■ **Transcribed page contents**:
..............................

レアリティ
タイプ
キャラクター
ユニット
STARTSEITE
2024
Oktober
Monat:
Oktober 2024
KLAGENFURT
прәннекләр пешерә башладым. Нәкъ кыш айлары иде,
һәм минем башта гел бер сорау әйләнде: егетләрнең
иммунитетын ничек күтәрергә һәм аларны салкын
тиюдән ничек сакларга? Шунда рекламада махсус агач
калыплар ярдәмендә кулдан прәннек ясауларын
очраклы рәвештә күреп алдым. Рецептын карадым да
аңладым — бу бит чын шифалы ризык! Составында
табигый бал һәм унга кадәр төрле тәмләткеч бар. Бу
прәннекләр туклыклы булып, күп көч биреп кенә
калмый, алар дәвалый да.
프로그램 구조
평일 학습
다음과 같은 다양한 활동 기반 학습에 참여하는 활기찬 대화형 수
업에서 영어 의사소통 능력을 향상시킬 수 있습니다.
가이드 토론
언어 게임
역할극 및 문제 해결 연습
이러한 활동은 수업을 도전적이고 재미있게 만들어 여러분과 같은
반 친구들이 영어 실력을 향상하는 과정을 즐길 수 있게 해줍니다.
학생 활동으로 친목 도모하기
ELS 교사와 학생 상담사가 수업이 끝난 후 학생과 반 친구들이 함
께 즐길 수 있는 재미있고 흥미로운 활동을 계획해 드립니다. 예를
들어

..............................

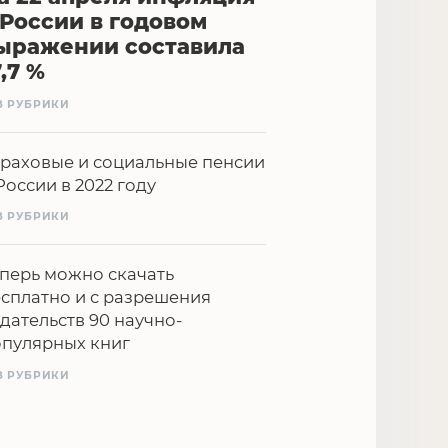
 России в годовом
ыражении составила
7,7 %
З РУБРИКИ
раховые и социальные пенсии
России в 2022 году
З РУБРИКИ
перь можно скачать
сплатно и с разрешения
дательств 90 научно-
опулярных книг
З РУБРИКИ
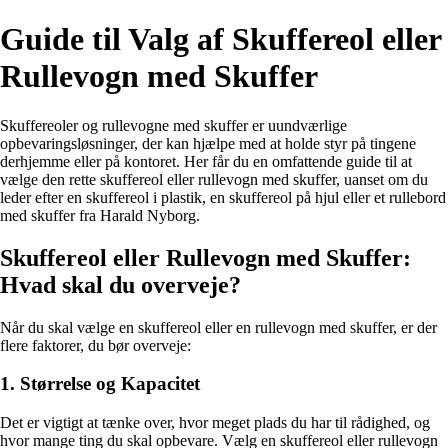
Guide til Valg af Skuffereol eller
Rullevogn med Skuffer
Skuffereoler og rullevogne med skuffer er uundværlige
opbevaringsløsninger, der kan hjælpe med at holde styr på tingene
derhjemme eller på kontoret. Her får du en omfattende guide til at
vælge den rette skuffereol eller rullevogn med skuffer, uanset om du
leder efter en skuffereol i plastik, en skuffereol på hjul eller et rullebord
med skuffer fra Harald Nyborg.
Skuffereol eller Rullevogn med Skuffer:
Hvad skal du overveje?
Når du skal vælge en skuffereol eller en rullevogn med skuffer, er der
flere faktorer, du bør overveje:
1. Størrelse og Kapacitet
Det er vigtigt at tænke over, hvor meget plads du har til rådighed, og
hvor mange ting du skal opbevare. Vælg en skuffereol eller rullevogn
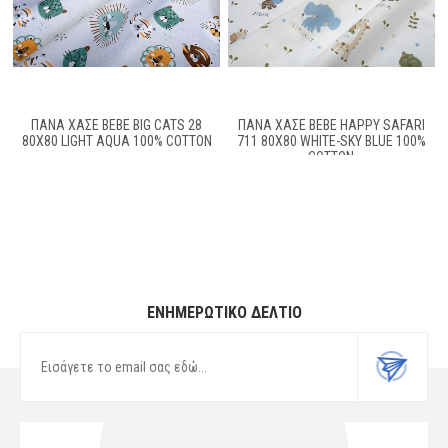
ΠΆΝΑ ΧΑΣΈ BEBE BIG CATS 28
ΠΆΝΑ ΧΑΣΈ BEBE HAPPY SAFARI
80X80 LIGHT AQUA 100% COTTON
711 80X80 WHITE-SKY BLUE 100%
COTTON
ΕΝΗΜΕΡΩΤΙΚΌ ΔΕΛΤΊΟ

..............................

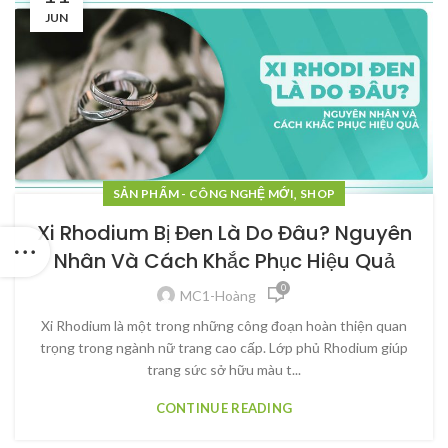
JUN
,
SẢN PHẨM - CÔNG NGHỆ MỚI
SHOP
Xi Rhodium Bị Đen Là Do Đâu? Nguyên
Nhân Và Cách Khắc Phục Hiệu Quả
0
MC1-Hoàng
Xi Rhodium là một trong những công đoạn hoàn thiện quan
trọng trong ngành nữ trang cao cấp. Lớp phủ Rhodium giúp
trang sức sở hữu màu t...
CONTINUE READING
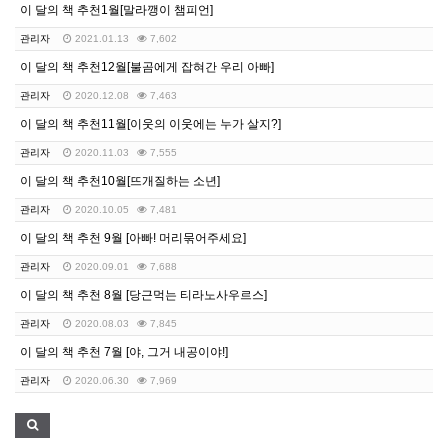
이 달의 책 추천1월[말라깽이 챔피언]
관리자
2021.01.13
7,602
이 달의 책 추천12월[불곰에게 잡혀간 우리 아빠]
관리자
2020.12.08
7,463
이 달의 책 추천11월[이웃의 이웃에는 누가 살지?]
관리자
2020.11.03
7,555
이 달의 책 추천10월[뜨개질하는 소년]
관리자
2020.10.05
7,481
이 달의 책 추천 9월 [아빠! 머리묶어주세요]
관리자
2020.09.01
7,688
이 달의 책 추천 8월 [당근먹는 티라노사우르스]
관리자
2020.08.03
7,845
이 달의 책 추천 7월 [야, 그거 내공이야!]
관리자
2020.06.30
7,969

..............................

■ **INSTRUCTIONS TO FOLLOW**:
Using the records above, repeat exactly the run of lines that starts with the line with "flere faktorer, du" and goes on through the line with "ΕΝΗΜΕΡΩΤΙΚΌ ΔΕΛΤΊΟ"; omit each picture.

■ **SOLVED EXERCISE**:
flere faktorer, du bør overveje:
1. Størrelse og Kapacitet
Det er vigtigt at tænke over, hvor meget plads du har til rådighed, og
hvor mange ting du skal opbevare. Vælg en skuffereol eller rullevogn
ΠΆΝΑ ΧΑΣΈ BEBE BIG CATS 28
ΠΆΝΑ ΧΑΣΈ BEBE HAPPY SAFARI
80X80 LIGHT AQUA 100% COTTON
711 80X80 WHITE-SKY BLUE 100%
COTTON
ΕΝΗΜΕΡΩΤΙΚΌ ΔΕΛΤΊΟ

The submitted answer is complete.